Ketua Bawaslu Provinsi Sumatera Barat, Alni, menilai pentingnya adaptasi kelembagaan agar pengawasan pemilu tetap berjalan efektif di tengah konfigurasi sistem yang berubah.
“Dengan dua rezim pemilu yang terpisah, tentu ada implikasi kelembagaan yang harus disesuaikan. Kita butuh SDM yang lebih profesional dan struktur yang lebih responsif,” ujarnya.
Ia juga mengkritisi rendahnya kesadaran demokrasi di kalangan masyarakat, yang dinilainya masih bersifat transaksional.
“Banyak yang masih memandang pemilu sebatas mencoblos. Lalu muncul pertanyaan, apa manfaatnya? Ini indikasi bahwa pendidikan politik kita belum menyentuh akar,” ucap Alni.
Senada dengan itu, Ketua Bawaslu Kota Padang, Eris Nanda, menyebutkan pentingnya menjaga eksistensi lembaga pengawas pemilu di luar siklus lima tahunan. Menurutnya, Bawaslu harus tetap relevan dalam penguatan demokrasi, bahkan ketika tahapan pemilu belum berlangsung.
“Bawaslu bukan sekadar institusi teknis saat pemilu digelar. Ia adalah penjaga nilai demokrasi yang bekerja sepanjang waktu. Pengawasan tidak akan efektif jika tidak didukung sinergi dengan masyarakat sipil, akademisi, hingga organisasi kemasyarakatan,” kata Eris.
Eris juga menyebutkan bahwa tantangan ke depan bukan hanya pada aspek teknis pengawasan, tetapi juga menyangkut integritas serta kemandirian pengawas pemilu.

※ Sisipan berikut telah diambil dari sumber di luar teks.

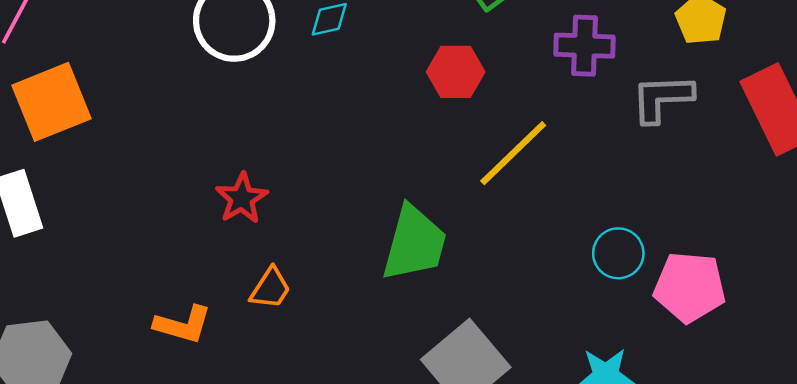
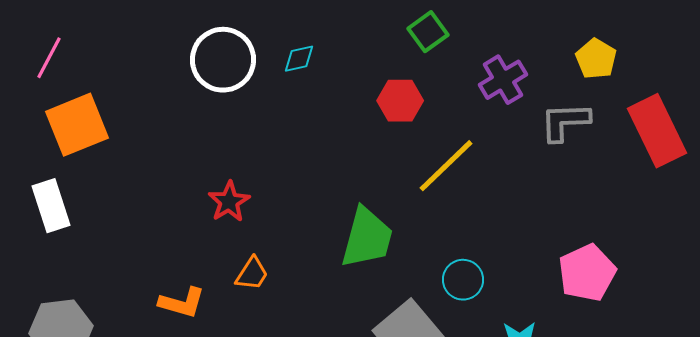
purple cross: (585, 46) -> (503, 80), turned -33
cyan circle: (618, 253) -> (463, 280), moved
pink pentagon: (690, 287) -> (587, 273), turned -30

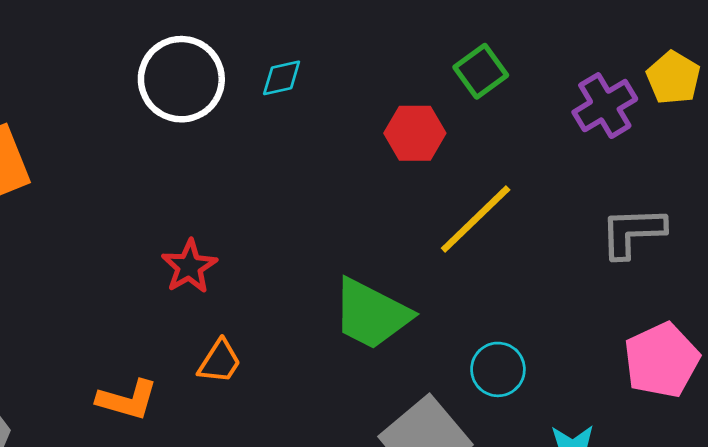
green square: (428, 32) -> (481, 71), moved
purple cross: (503, 80) -> (605, 106), moved
gray L-shape: (565, 122) -> (633, 232), moved
green trapezoid: (367, 238) -> (371, 314), turned 102

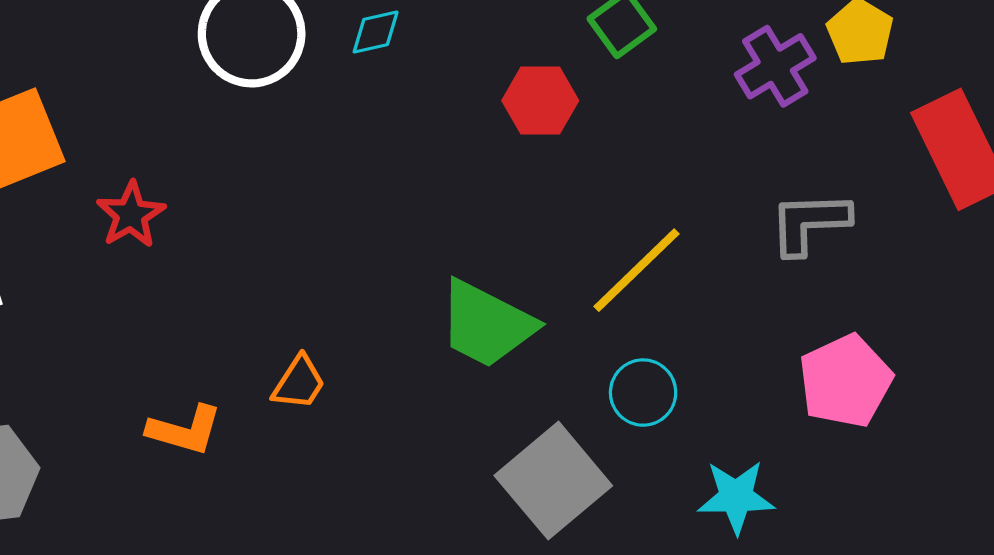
yellow line: (476, 219) -> (637, 270), moved
red star: (189, 266) -> (131, 215), moved

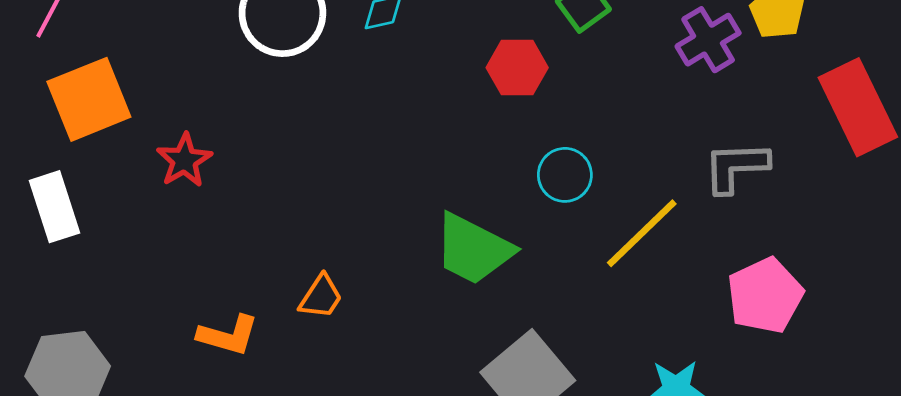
yellow line: (637, 270) -> (642, 233), moved
cyan circle: (643, 393) -> (565, 175), moved

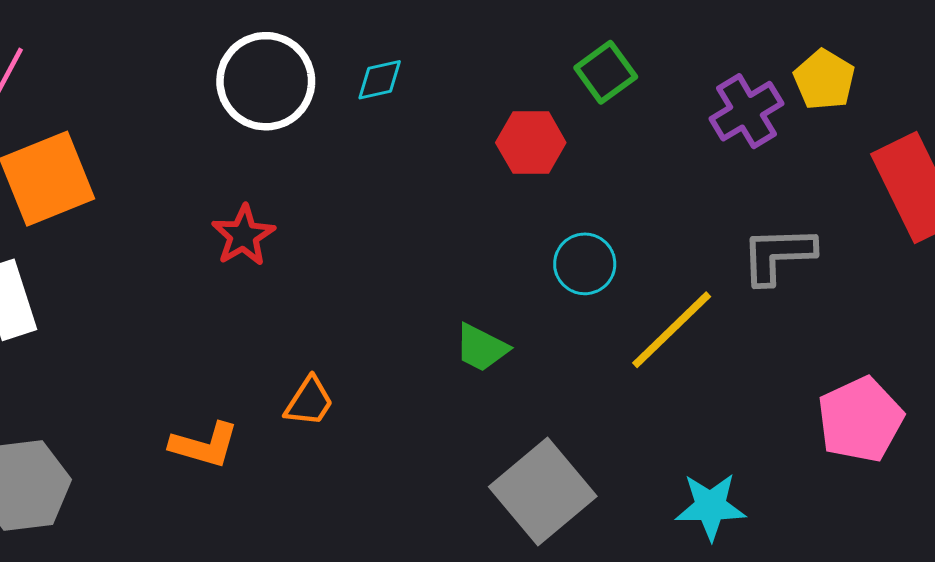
red star: (184, 160) -> (243, 235), moved
green trapezoid: (473, 249) -> (481, 348), size x0.6
pink pentagon: (765, 296) -> (860, 420), moved

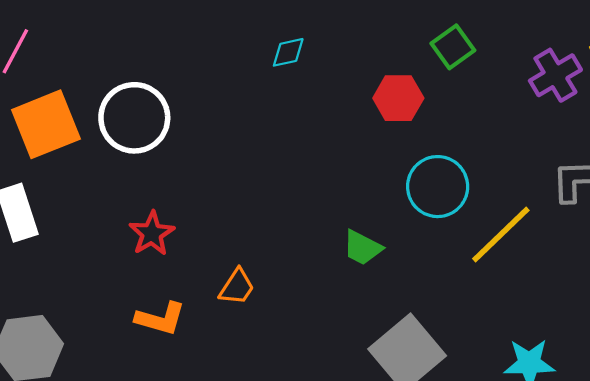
white circle: (266, 81) -> (134, 118), moved
red star: (243, 235) -> (152, 233), moved
cyan circle: (585, 264) -> (438, 187), size x1.4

Oleh karena itu, ia mendorong keterlibatan publik untuk mengawal proses demokrasi secara aktif.
Implementasi terhadap perubahan sistem kepemiluan tersebut, sambung Eris, juga menuntut penyesuaian terhadap regulasi yang berlaku. Undang-Undang Nomor 7 Tahun 2017 serta aturan teknis lainnya harus mampu menjawab kebutuhan kelembagaan yang dinamis sehingga kapasitas SDM dan pemantapan fungsi kelembagaan pun menjadi agenda strategis.
“Kita tidak bisa lagi bekerja dengan pendekatan lama. Saatnya membangun sistem yang adaptif dan modern,” tutur Eris.
Seiring dengan dinamika itu, ia berharap ke depan dapat merumuskan strategi baru dalam memperkuat pengawasan yang partisipatif, profesional, dan berintegritas di semua level pemilu.”Demokrasi yang sehat tidak lahir dari sistem yang kaku. Ia tumbuh dari kelembagaan yang kuat dan rakyat yang melek politik,” ujarnya.